The tedious tune of ABC classic plays in the background (apparently it’s great for babies…not so great for me). These times of tranquility are so important to me, parenting can be stressful and really tiring.

After waking up this morning with my head spinning, literally struggling to stay upright while juggling a hungry baby on my hip and trying to figure out why I felt so exhausted I was reminded of my chaotic evening last night.

It wasn’t that my evening was hugely eventful, just one thing after another it seemed, building up in my mind like a Jenga stack waiting to collapse.

I realise I may have an issue with boundaries, I have discovered that I don’t cope well with too many things being put on me at once.

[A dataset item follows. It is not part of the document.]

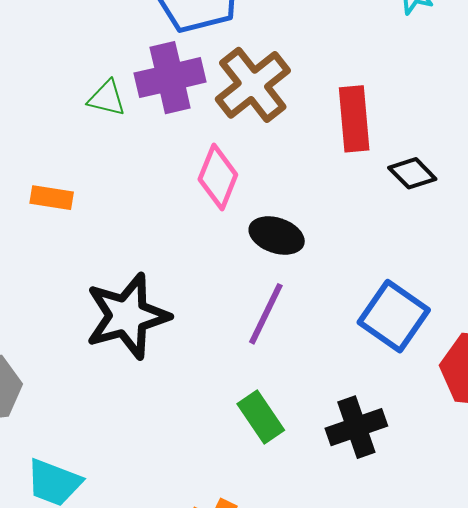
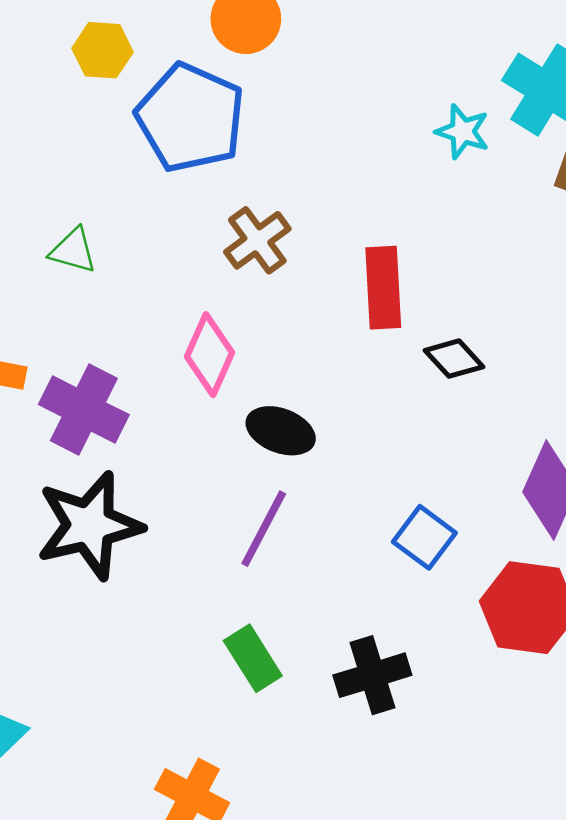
purple cross: (170, 78) -> (84, 410), moved, turned 38
brown cross: (253, 85) -> (257, 240), size x0.7
blue square: (394, 316) -> (424, 537), size x0.7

There seems to be a fine line between helping others and being burdened and it seems I struggle to balance between the two.

One thing I try to do is put myself in others shoes, to what their delemia is and whether or not their expectations on me are fair or not but when I’m under pressure I find it hard to make the right decision and instead feel defensive.

Last night was one of those nights….about to run out the door to my spin class (aka saviour session from the daily grind) when I’m stopped by a frantic phone call of someone in need…a babysitter of all things.

Believe it or not I’m actually not that much of a kid person…I love and adore my nieces and nephews and am known to get pretty clucky over my friends babies but unless I have time to mentally prepare myself looking after them is a different story…go figure.  I think it’s partly a control issue and if put under too much pressure without warning I find its like a huge weight.  It’s not that my friend in need was necessarily after me to babysit, but my daughter….thank goodness I have an amazing daughter who stepped up to the plate and after some juggling it was sorted.

Still feeling flustered after having a clingy twin all day, the frantic phone call and rushing (another issue of mine that needs work) I make my class only to be visited by my friend “the guilts.”  Could I have been more helpful?  Was I a little harsh??  However I push through, determined to be an overcomer no matter what and finish the class but unfortunately lacking the usual high I feel after exercising.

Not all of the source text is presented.